Published online Jul 14, 2014. doi: 10.3748/wjg.v20.i26.8612
Revised: February 14, 2014
Accepted: April 5, 2014
Published online: July 14, 2014
Processing time: 230 Days and 4.9 Hours
AIM: To follow up patients with pseudotumoral chronic pancreatitis (PCP) to assess their outcome and identify an optimal surveillance interval.
METHODS: Data obtained prospectively were analyzed in a retrospective manner. Patients with clinical evidence of chronic pancreatitis (abdominal pain in the epigastrium, steatorrhea, and diabetes mellitus), endoscopic ultrasound (EUS) criteria > 4, and EUS-fine needle aspiration (FNA) were included. A pseudotumor was defined as a non-neoplastic space-occupying lesion, a cause of chronic pancreatitis that may mimic changes typical of pancreatic cancer on CT or endoscopic ultrasound but without histological evidence. A real tumor was defined as a neoplastic space-occupying lesion because of pancreatic cancer confirmed by histology.
RESULTS: Thirty-five patients with chronic pancreatitis were included, 26 (74.2%) of whom were men. Nine (25.7%) patients were diagnosed with pseudotumoral chronic pancreatitis and two (2/35; 5.7%) patients with pseudotumoral chronic pancreatitis were diagnosed with pancreatic cancer on follow-up. The time between the diagnosis of pseudotumoral chronic pancreatitis and pancreatic adenocarcinoma was 35 and 30 d in the two patients. Definitive diagnosis of pancreatic adenocarcinoma was made by surgery. In the remaining six patients with pseudotumoral chronic pancreatitis, the median of follow-up was 11 mo (range 1-22 mo) and they showed no evidence of malignancy on surveillance. In the follow-up of patients without pseudotumoral chronic pancreatitis but with chronic pancreatitis, none were diagnosed with pancreatic cancer. According to our data, older patients with chronic pancreatitis are at risk of pseudotumoral chronic pancreatitis.
CONCLUSION: According to characteristics of patient, detection of PCP should lead a surveillance program for pancreatic cancer with EUS-FNA in < 1 mo or directly to surgical resection.
Core tip: Actually, there are no clear recommendations for follow-up of patients with chronic pancreatitis and solid pancreatic mass lesions. We followed-up patients with chronic pancreatitis and solid pancreatic mass lesions and we assessed the final outcome and identified an optimal surveillance interval. We found that almost one-third of patients with chronic pancreatitis had pseudotumoral chronic pancreatitis, and 22.2% had unresectable pancreatic adenocarcinoma less than 2 mo after the initial diagnosis. Endoscopic ultrasound fine needle aspiration can miss malignancy in nearly 25% of patients with pseudotumoral chronic pancreatitis.
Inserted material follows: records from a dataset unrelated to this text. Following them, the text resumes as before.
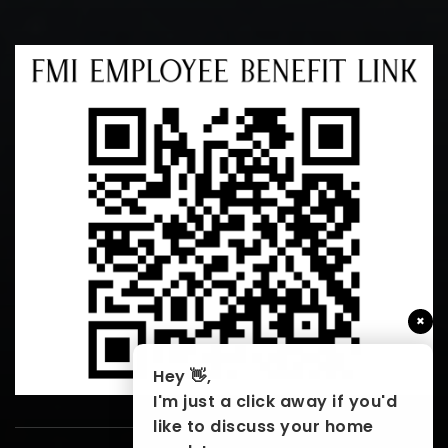
×
Hey 👋,
I'm just a click away if you'd
like to discuss your home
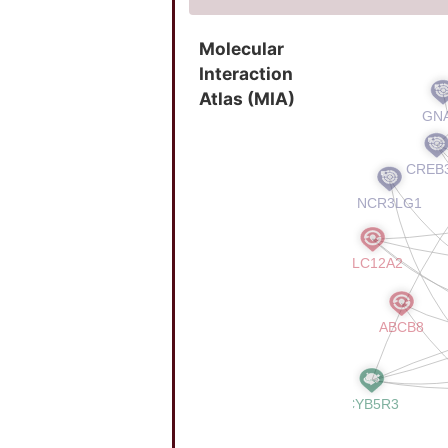
Molecular
Interaction
Atlas (MIA)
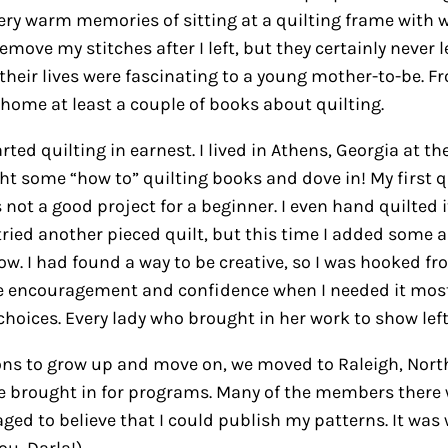
very warm memories of sitting at a quilting frame with 
emove my stitches after I left, but they certainly never 
heir lives were fascinating to a young mother-to-be. Fro
home at least a couple of books about quilting.
d quilting in earnest. I lived in Athens, Georgia at the
ught some “how to” quilting books and dove in! My first
 not a good project for a beginner. I even hand quilted 
 tried another pieced quilt, but this time I added some 
how. I had found a way to be creative, so I was hooked fr
me encouragement and confidence when I needed it most
hoices. Every lady who brought in her work to show left 
ons to grow up and move on, we moved to Raleigh, North C
 brought in for programs. Many of the members there w
aged to believe that I could publish my patterns. It w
- Citation: Téllez-Ávila FI, Villalobos-Garita &, Giovannini M, Chan C, Hernández-Calleros J, Uscanga L, Ramírez-Luna M&. Follow-up of patients with pseudotumoral chronic pancreatitis: Outcome and surveillance. World J Gastroenterol 2014; 20(26): 8612-8616
- URL: https://www.wjgnet.com/1007-9327/full/v20/i26/8612.htm
- DOI: https://dx.doi.org/10.3748/wjg.v20.i26.8612
Pancreatic cancer (PC) at diagnosis is unresectable in 70% of cases[1]. The risk of developing PC is increased in patients with chronic pancreatitis. Surveillance in patients with chronic pancreatitis may represent an opportunity for early detection of PC[2]. The increase in risk for PC in patients with chronic pancreatitis ranges from 14.4-26.7 times in 10-year follow-up[1,3]. It is difficult to differentiate by images between pancreatic carcinoma and pseudotumor in the context of chronic pancreatitis[4,5]. In case of endoscopic ultrasound (EUS) some criteria have been proposed, but even using the fine needle aspiration (FNA) biopsy, the results have not been satisfactory[6,7]. Actually, there are no clear recommendations for follow-up of patients with chronic pancreatitis and solid pancreatic mass lesions[8]. The aim of this study was to follow up patients with chronic pancreatitis and solid pancreatic mass lesions to assess the final outcome and identify an optimal surveillance interval.
Data obtained prospectively were analyzed in a retrospective manner. Electronic and paper records of consecutive patients evaluated from March 2005 to December 2012 were evaluated. Patients with clinical evidence of chronic pancreatitis, EUS criteria > 4, and EUS FNA were included[9]. According to the local Ethics Committee, all patients signed an informed consent document.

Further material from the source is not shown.